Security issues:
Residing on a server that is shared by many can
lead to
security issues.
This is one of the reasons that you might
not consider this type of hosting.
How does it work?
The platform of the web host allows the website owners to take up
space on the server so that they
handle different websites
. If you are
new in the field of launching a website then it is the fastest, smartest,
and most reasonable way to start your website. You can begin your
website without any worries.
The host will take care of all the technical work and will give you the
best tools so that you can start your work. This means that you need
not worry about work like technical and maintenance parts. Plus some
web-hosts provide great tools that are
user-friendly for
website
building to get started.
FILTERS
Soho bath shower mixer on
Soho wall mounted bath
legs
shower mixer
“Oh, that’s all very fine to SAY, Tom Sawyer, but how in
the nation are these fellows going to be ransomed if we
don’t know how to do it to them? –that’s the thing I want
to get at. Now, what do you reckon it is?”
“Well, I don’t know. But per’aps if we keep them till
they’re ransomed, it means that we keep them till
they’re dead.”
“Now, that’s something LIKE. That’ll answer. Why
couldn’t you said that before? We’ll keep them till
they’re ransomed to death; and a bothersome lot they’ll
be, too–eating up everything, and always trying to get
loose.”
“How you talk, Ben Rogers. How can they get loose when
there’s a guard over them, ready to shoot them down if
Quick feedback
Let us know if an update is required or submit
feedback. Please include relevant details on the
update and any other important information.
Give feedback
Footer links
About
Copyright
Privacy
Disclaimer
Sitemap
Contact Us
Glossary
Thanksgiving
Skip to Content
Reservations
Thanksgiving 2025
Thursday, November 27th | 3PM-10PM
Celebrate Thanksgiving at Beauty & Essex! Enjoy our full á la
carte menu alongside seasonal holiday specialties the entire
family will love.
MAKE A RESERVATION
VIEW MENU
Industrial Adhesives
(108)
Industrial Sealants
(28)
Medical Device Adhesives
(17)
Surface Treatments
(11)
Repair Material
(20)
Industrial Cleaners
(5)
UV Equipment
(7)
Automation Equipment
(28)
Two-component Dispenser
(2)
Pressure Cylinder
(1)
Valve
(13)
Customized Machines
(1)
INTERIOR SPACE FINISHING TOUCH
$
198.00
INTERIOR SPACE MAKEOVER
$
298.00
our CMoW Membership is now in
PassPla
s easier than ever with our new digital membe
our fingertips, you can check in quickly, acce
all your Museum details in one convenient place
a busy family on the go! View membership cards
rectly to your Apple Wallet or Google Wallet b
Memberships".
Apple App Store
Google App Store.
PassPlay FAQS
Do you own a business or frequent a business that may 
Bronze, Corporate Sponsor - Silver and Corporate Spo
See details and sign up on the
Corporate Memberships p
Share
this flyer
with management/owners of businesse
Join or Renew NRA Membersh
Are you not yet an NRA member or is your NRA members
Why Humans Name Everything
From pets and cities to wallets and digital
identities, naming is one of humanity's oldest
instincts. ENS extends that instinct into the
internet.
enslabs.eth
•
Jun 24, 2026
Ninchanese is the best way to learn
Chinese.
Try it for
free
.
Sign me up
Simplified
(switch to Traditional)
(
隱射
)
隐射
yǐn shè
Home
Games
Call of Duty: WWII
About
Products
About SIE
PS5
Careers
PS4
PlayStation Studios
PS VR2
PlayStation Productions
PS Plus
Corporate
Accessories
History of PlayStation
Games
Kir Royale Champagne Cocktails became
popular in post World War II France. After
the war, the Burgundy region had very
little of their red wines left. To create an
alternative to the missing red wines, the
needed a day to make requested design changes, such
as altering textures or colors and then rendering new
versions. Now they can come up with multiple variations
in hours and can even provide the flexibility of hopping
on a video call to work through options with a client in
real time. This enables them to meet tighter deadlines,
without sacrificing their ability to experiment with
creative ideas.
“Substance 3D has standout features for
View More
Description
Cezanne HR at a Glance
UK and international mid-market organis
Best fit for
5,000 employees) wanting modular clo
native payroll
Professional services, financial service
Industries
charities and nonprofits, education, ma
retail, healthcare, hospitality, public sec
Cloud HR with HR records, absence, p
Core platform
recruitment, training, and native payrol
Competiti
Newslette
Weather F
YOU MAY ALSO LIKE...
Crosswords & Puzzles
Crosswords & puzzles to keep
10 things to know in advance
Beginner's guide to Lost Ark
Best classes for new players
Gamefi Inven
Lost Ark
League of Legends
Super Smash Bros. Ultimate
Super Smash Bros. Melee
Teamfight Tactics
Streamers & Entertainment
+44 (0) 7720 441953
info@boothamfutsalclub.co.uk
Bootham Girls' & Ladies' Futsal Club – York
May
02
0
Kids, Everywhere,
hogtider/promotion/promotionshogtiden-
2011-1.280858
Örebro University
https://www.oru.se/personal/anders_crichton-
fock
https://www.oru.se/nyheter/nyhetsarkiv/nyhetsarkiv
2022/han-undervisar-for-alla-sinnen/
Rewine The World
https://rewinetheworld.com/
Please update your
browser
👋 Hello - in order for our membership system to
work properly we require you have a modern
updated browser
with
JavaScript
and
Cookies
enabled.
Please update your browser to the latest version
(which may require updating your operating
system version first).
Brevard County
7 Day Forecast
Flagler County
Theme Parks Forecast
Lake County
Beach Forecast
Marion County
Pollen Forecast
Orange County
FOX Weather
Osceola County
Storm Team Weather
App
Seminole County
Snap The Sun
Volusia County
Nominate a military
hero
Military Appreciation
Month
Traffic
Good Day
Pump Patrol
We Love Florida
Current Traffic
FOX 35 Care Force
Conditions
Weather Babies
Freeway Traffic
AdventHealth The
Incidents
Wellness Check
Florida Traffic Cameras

▶ Your instructions
Please return the whole listing, line for line, exactly.

▶ Task response
Security issues:
Residing on a server that is shared by many can
lead to
security issues.
This is one of the reasons that you might
not consider this type of hosting.
How does it work?
The platform of the web host allows the website owners to take up
space on the server so that they
handle different websites
. If you are
new in the field of launching a website then it is the fastest, smartest,
and most reasonable way to start your website. You can begin your
website without any worries.
The host will take care of all the technical work and will give you the
best tools so that you can start your work. This means that you need
not worry about work like technical and maintenance parts. Plus some
web-hosts provide great tools that are
user-friendly for
website
building to get started.
FILTERS
Soho bath shower mixer on
Soho wall mounted bath
legs
shower mixer
“Oh, that’s all very fine to SAY, Tom Sawyer, but how in
the nation are these fellows going to be ransomed if we
don’t know how to do it to them? –that’s the thing I want
to get at. Now, what do you reckon it is?”
“Well, I don’t know. But per’aps if we keep them till
they’re ransomed, it means that we keep them till
they’re dead.”
“Now, that’s something LIKE. That’ll answer. Why
couldn’t you said that before? We’ll keep them till
they’re ransomed to death; and a bothersome lot they’ll
be, too–eating up everything, and always trying to get
loose.”
“How you talk, Ben Rogers. How can they get loose when
there’s a guard over them, ready to shoot them down if
Quick feedback
Let us know if an update is required or submit
feedback. Please include relevant details on the
update and any other important information.
Give feedback
Footer links
About
Copyright
Privacy
Disclaimer
Sitemap
Contact Us
Glossary
Thanksgiving
Skip to Content
Reservations
Thanksgiving 2025
Thursday, November 27th | 3PM-10PM
Celebrate Thanksgiving at Beauty & Essex! Enjoy our full á la
carte menu alongside seasonal holiday specialties the entire
family will love.
MAKE A RESERVATION
VIEW MENU
Industrial Adhesives
(108)
Industrial Sealants
(28)
Medical Device Adhesives
(17)
Surface Treatments
(11)
Repair Material
(20)
Industrial Cleaners
(5)
UV Equipment
(7)
Automation Equipment
(28)
Two-component Dispenser
(2)
Pressure Cylinder
(1)
Valve
(13)
Customized Machines
(1)
INTERIOR SPACE FINISHING TOUCH
$
198.00
INTERIOR SPACE MAKEOVER
$
298.00
our CMoW Membership is now in
PassPla
s easier than ever with our new digital membe
our fingertips, you can check in quickly, acce
all your Museum details in one convenient place
a busy family on the go! View membership cards
rectly to your Apple Wallet or Google Wallet b
Memberships".
Apple App Store
Google App Store.
PassPlay FAQS
Do you own a business or frequent a business that may 
Bronze, Corporate Sponsor - Silver and Corporate Spo
See details and sign up on the
Corporate Memberships p
Share
this flyer
with management/owners of businesse
Join or Renew NRA Membersh
Are you not yet an NRA member or is your NRA members
Why Humans Name Everything
From pets and cities to wallets and digital
identities, naming is one of humanity's oldest
instincts. ENS extends that instinct into the
internet.
enslabs.eth
•
Jun 24, 2026
Ninchanese is the best way to learn
Chinese.
Try it for
free
.
Sign me up
Simplified
(switch to Traditional)
(
隱射
)
隐射
yǐn shè
Home
Games
Call of Duty: WWII
About
Products
About SIE
PS5
Careers
PS4
PlayStation Studios
PS VR2
PlayStation Productions
PS Plus
Corporate
Accessories
History of PlayStation
Games
Kir Royale Champagne Cocktails became
popular in post World War II France. After
the war, the Burgundy region had very
little of their red wines left. To create an
alternative to the missing red wines, the
needed a day to make requested design changes, such
as altering textures or colors and then rendering new
versions. Now they can come up with multiple variations
in hours and can even provide the flexibility of hopping
on a video call to work through options with a client in
real time. This enables them to meet tighter deadlines,
without sacrificing their ability to experiment with
creative ideas.
“Substance 3D has standout features for
View More
Description
Cezanne HR at a Glance
UK and international mid-market organis
Best fit for
5,000 employees) wanting modular clo
native payroll
Professional services, financial service
Industries
charities and nonprofits, education, ma
retail, healthcare, hospitality, public sec
Cloud HR with HR records, absence, p
Core platform
recruitment, training, and native payrol
Competiti
Newslette
Weather F
YOU MAY ALSO LIKE...
Crosswords & Puzzles
Crosswords & puzzles to keep
10 things to know in advance
Beginner's guide to Lost Ark
Best classes for new players
Gamefi Inven
Lost Ark
League of Legends
Super Smash Bros. Ultimate
Super Smash Bros. Melee
Teamfight Tactics
Streamers & Entertainment
+44 (0) 7720 441953
info@boothamfutsalclub.co.uk
Bootham Girls' & Ladies' Futsal Club – York
May
02
0
Kids, Everywhere,
hogtider/promotion/promotionshogtiden-
2011-1.280858
Örebro University
https://www.oru.se/personal/anders_crichton-
fock
https://www.oru.se/nyheter/nyhetsarkiv/nyhetsarkiv
2022/han-undervisar-for-alla-sinnen/
Rewine The World
https://rewinetheworld.com/
Please update your
browser
👋 Hello - in order for our membership system to
work properly we require you have a modern
updated browser
with
JavaScript
and
Cookies
enabled.
Please update your browser to the latest version
(which may require updating your operating
system version first).
Brevard County
7 Day Forecast
Flagler County
Theme Parks Forecast
Lake County
Beach Forecast
Marion County
Pollen Forecast
Orange County
FOX Weather
Osceola County
Storm Team Weather
App
Seminole County
Snap The Sun
Volusia County
Nominate a military
hero
Military Appreciation
Month
Traffic
Good Day
Pump Patrol
We Love Florida
Current Traffic
FOX 35 Care Force
Conditions
Weather Babies
Freeway Traffic
AdventHealth The
Incidents
Wellness Check
Florida Traffic Cameras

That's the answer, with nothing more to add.